Tom Utley writing in the Daily Mail compares the board game of Monopoly to the ending of Waugh’s novel A Handful of Dust. He recalls a disastrous holiday in the Scottish isles where his family endured endless rainfall in a cottage with a leaky roof:
And the only entertainment to be found on the premises was a shelf of yellowing Agatha Christie books, a pack of 47 playing cards and — you’ve guessed it — a cruelly complete set of Monopoly…So there we sat, for hours on end in the damp and gloom of that hall, playing game after endless game and hating each other more with every throw of the dice.I felt like Evelyn Waugh’s Tony Last in A Handful Of Dust, held prisoner by an illiterate maniac in the Brazilian jungle, condemned to live out his days reading and re-reading aloud to his captor the complete works of Dickens.

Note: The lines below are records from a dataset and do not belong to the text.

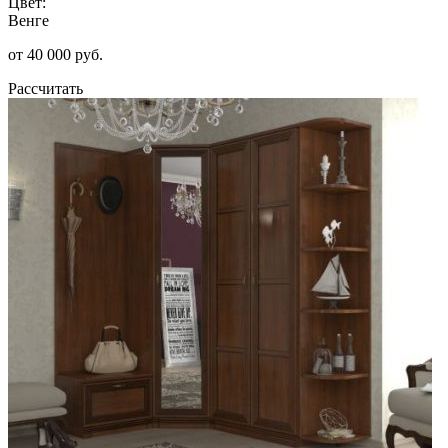
Цвет:
Венге
от 40 000 руб.
Рассчитать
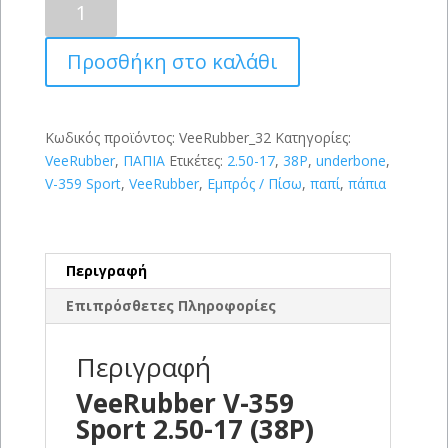
V-
359
Προσθήκη στο καλάθι
Sport
2.50-
17
(38P)
Κωδικός προϊόντος:
VeeRubber_32
Κατηγορίες:
ποσότητα
VeeRubber
,
ΠΑΠΙΑ
Ετικέτες:
2.50-17
,
38P
,
underbone
,
V-359 Sport
,
VeeRubber
,
Εμπρός / Πίσω
,
παπί
,
πάπια
Περιγραφή
Επιπρόσθετες Πληροφορίες
Περιγραφή
VeeRubber V-359
Sport 2.50-17 (38P)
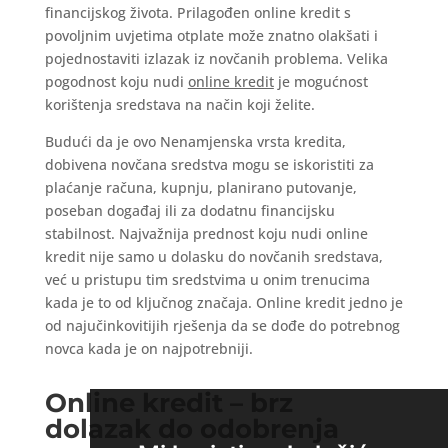
financijskog života. Prilagođen online kredit s
povoljnim uvjetima otplate može znatno olakšati i
pojednostaviti izlazak iz novčanih problema. Velika
pogodnost koju nudi
online kredit
je mogućnost
korištenja sredstava na način koji želite.
Budući da je ovo Nenamjenska vrsta kredita,
dobivena novčana sredstva mogu se iskoristiti za
plaćanje računa, kupnju, planirano putovanje,
poseban događaj ili za dodatnu financijsku
stabilnost. Najvažnija prednost koju nudi online
kredit nije samo u dolasku do novčanih sredstava,
već u pristupu tim sredstvima u onim trenucima
kada je to od ključnog značaja. Online kredit jedno je
od najučinkovitijih rješenja da se dođe do potrebnog
novca kada je on najpotrebniji.
Online kredit – brz
dolazak do odobrenja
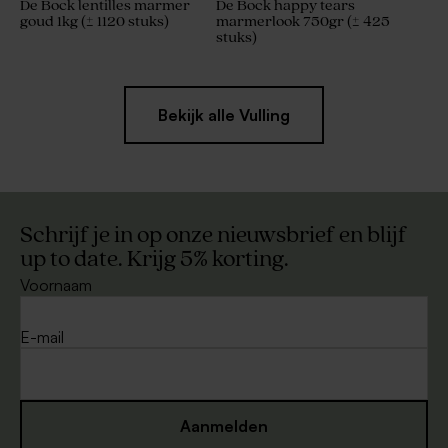
De Bock lentilles marmer
De Bock happy tears
goud 1kg (± 1120 stuks)
marmerlook 750gr (± 425
stuks)
Bekijk alle Vulling
Schrijf je in op onze nieuwsbrief en blijf
up to date. Krijg 5% korting.
Voornaam
E-mail
Aanmelden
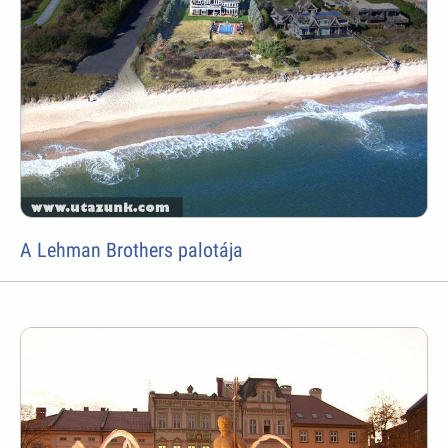
A Lehman Brothers palotája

By day four on Arran, when we could stand the game no more, I suggested the family should venture out into the rain to climb Goat Fell, the highest point on the island, so that we’d have at least one achievement to show for our holiday. We were halfway up its 2,866 feet, ankle-deep in mud and bitten raw by midges impervious to the rain, when I had one of the greatest brainwaves of my life. I put it to my wife and the boys: ‘Should we press on to the top, and then go back … for another game of Monopoly? Or should we go back down right now, pack our bags, call off the rest of the holiday and drive home to London?’ The latter suggestion carried unanimously. We were on the next ferry to the mainland, heading back to the telly and the warm, dry beds of home. Since then, I’ve never been able to look at that familiar board without a shudder of horror.